WASHINGTON (AP) — If Hillary Rodham Clinton seeks the White House again, her message on the economy could be an important barometer as she courts fellow Democrats.
Members of her party are watching closely how the former secretary of state outlines steps to address income inequality and economic anxieties for middle-class families. Some members of the party’s liberal wing remain wary of Clinton’s ties to Wall Street, six-figure speaking fees and protective bubble.
Clinton is widely expected to announce a presidential campaign next year and remains the prohibitive favorite to succeed President Barack Obama as the party’s nominee in 2016. But how she navigates a party animated by economic populism, an approach personified by Massachusetts Sen. Elizabeth Warren, could represent one of her biggest hurdles. Democrats bruised from GOP gains in the 2014 elections are pushing for big policy changes — raising the minimum wage and pay equity, for example — that favor the declining middle class.
“We don’t win when we play small-ball and calibrate. Why not try to be bold?” said Anna Galland of MoveOn.org, which launched a draft campaign to lure Warren into the race.

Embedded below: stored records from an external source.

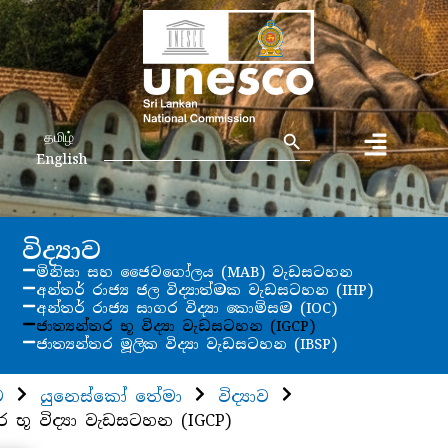
Search Button
Search
தமிழ்
for:
English
විද්‍යාව
මිනිසා සහ ජෛවගෝලය (MAB) වැඩසටහන
අන්තර් රාජ්‍ය ජල විද්‍යාත්මක වැඩසටහන (IHP)
අන්තර් රාජ්‍ය සාගර විද්‍යා කොමිසම (IOC)
ජාත්‍යන්තර භූ විද්‍යා වැඩසටහන (IGCP)
ජාත්‍යන්තර මූලික විද්‍යා වැඩසටහන (IBSP)
ව
යුනෙස්කෝ තේමා
විද්‍යාව
ර භූ විද්‍යා වැඩසටහන (IGCP)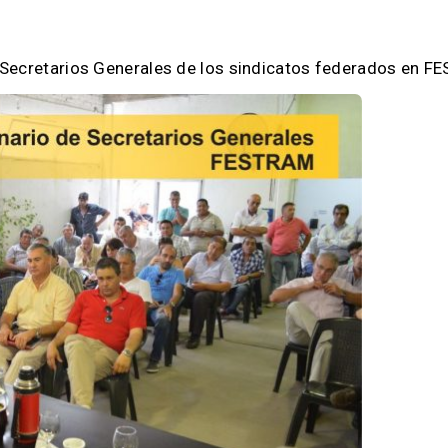
de Secretarios Generales de los sindicatos federados en 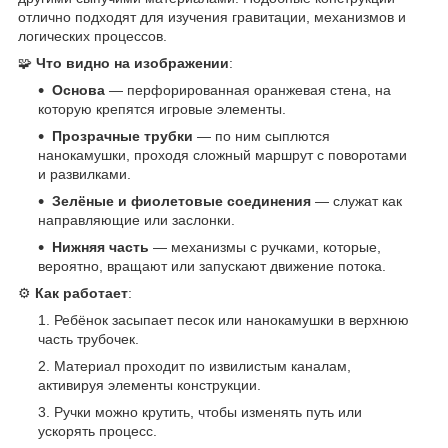
отлично подходят для изучения гравитации, механизмов и
логических процессов.
🧩
Что видно на изображении
:
Основа
— перфорированная оранжевая стена, на
которую крепятся игровые элементы.
Прозрачные трубки
— по ним сыплются
нанокамушки, проходя сложный маршрут с поворотами
и развилками.
Зелёные и фиолетовые соединения
— служат как
направляющие или заслонки.
Нижняя часть
— механизмы с ручками, которые,
вероятно, вращают или запускают движение потока.
⚙️
Как работает
:
Ребёнок засыпает песок или нанокамушки в верхнюю
часть трубочек.
Материал проходит по извилистым каналам,
активируя элементы конструкции.
Ручки можно крутить, чтобы изменять путь или
ускорять процесс.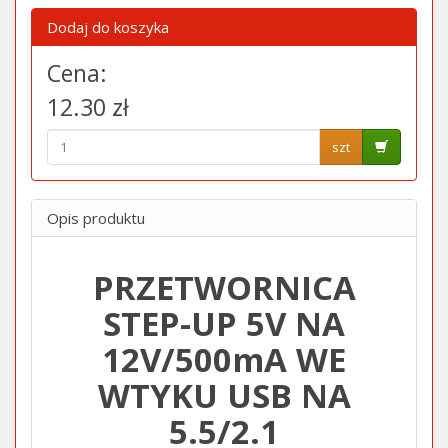
Dodaj do koszyka
Cena:
12.30 zł
szt
Opis produktu
PRZETWORNICA
STEP-UP 5V NA
12V/500mA WE
WTYKU USB NA
5.5/2.1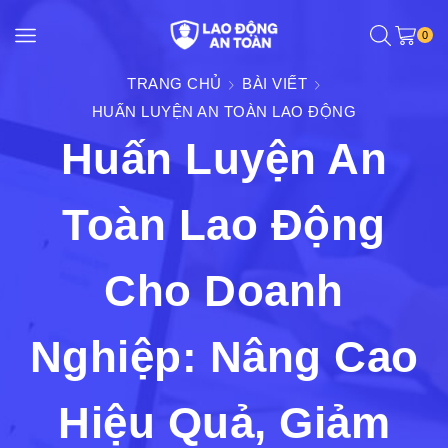
0
TRANG CHỦ
BÀI VIẾT
HUẤN LUYỆN AN TOÀN LAO ĐỘNG
Huấn Luyện An
Toàn Lao Động
Cho Doanh
Nghiệp: Nâng Cao
Hiệu Quả, Giảm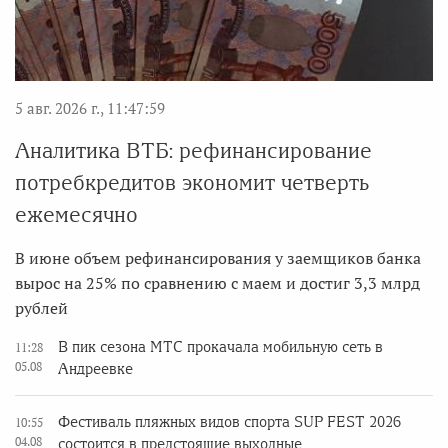
5 авг. 2026 г., 11:47:59
Аналитика ВТБ: рефинансирование
потребкредитов экономит четверть
ежемесячно
В июне объем рефинансирования у заемщиков банка
вырос на 25% по сравнению с маем и достиг 3,3 млрд
рублей
В пик сезона МТС прокачала мобильную сеть в
11:28
05.08
Андреевке
Фестиваль пляжных видов спорта SUP FEST 2026
10:55
04.08
состоится в предстоящие выходные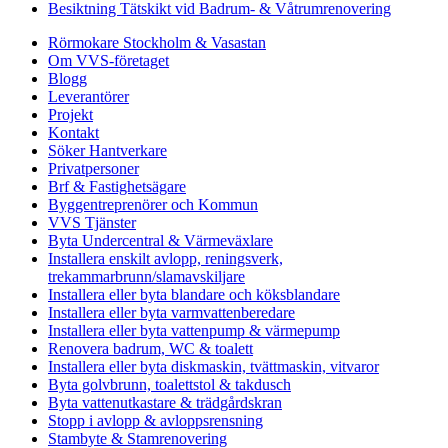
Besiktning Tätskikt vid Badrum- & Våtrumrenovering
Rörmokare Stockholm & Vasastan
Om VVS-företaget
Blogg
Leverantörer
Projekt
Kontakt
Söker Hantverkare
Privatpersoner
Brf & Fastighetsägare
Byggentreprenörer och Kommun
VVS Tjänster
Byta Undercentral & Värmeväxlare
Installera enskilt avlopp, reningsverk,
trekammarbrunn/slamavskiljare
Installera eller byta blandare och köksblandare
Installera eller byta varmvattenberedare
Installera eller byta vattenpump & värmepump
Renovera badrum, WC & toalett
Installera eller byta diskmaskin, tvättmaskin, vitvaror
Byta golvbrunn, toalettstol & takdusch
Byta vattenutkastare & trädgårdskran
Stopp i avlopp & avloppsrensning
Stambyte & Stamrenovering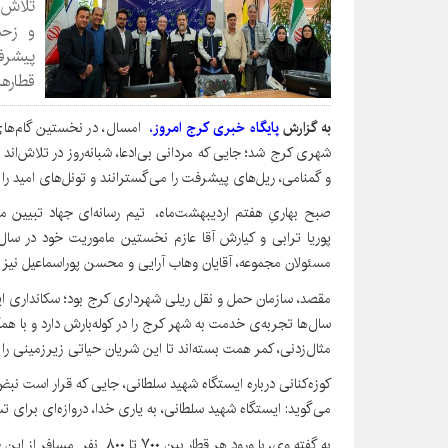
تلاش، 
و زحم
پیشرفت
قطارها
به گزارش
پایگاه خبری کرج امروز
،
امسال، در نخستین گام‌های 
شهری کرج شد؛ جایی که مردانی بی‌ادعا، شبانه‌روز در تلاش‌اند 
و گمنامی، ریل‌های پیشرفت را می‌گسترانند و تونل‌های امید را 
صبح بهاریِ هفتم اردیبهشت‌ماه، تیم رسانه‌ای جهاد تبیین مت
پوریا ترابی و کیارش آقا عازم نخستین ماموریت خود در سال 
مسئولان مجموعه، آقایان وهاب آرایی و ‌محسن پوراسماعیل نیز 
مقصد، سازمان حمل و نقل ریلی شهرداری کرج بود؛ سکانداری این
سال‌ها تجربه‌ی خدمت به شهر کرج را در کوله‌بارش دارد و با ه
مثال‌زدنی، کمر همت بسته‌اند تا این شریان حیاتی زیرزمینی را 
کوزه‌کنانی درباره ایستگاه شهید سلطانی، جایی که قرار است ن
می‌گوید: ایستگاه شهید سلطانی، به یاری خدا، دروازه‌ای برای ت
به گفته وی، با ورود هر قطار ب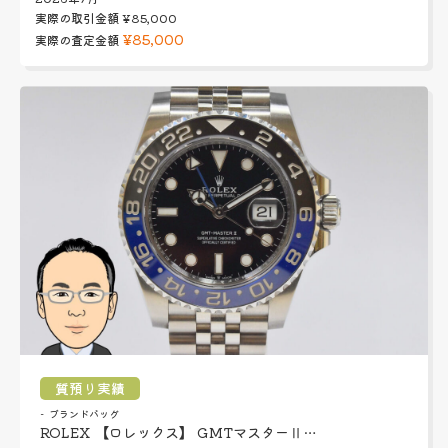
実際の取引金額
¥85,000
¥85,000
実際の査定金額
質預り実績
ブランドバッグ
ROLEX 【ロレックス】 GMTマスターⅡ…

Warren says she’s not running for president, but her confrontational approach on Wall Street and reducing the gap between the rich and poor has generated a loyal following. She showcased this posture during December’s “lame duck” session of Congress, when she led the charge against a $1.1 trillion omnibus spending bill — ultimately signed by Obama — that repealed part of the Dodd-Frank financial law and loosened contribution caps for some political donors. Clinton has yet to comment on the spending plan.
During the fall elections, Clinton often pointed to the broad prosperity during her husband’s administration and advocated for policies to raise the minimum wage, address pay equity for women and provide paid leave for new mothers.
In a nod to liberals, Clinton has voiced concerns about the concentration of wealth, pointing to the rise in income and wealth to the top 0.01 percent of the population. “Some are calling it a throwback to the ‘Gilded Age’ of the robber barons,” Clinton said in May.
Clinton also has stumbled on the economy. At a fall event, she drew criticism from Republicans when she said “don’t let anybody tell you that it’s corporations and businesses that create jobs.” She quickly cleaned up those comments, arguing that trickle-down economics had failed.
Her supporters point to her 2008 primary campaign, when she scored wins in Ohio and Pennsylvania, as an indicator of how she could connect with working-class families. They also downplay the differences between her and Warren on the economy.
“I think the debate is not going to be about big major fundamental directions for the economy. The disagreement will be how to get there,” said former Vermont Gov. Howard Dean, who has backed Clinton.
Clinton could have more opportunities to connect with — or alienate — liberals in 2015.
One moment could come on the nomination of Lazard investment banker Antonio Weiss to lead a Treasury Department office overseeing domestic finance. Weiss, Warren contends, would represent a long line of Wall Street executives who are part of the revolving door between Washington and the financial markets.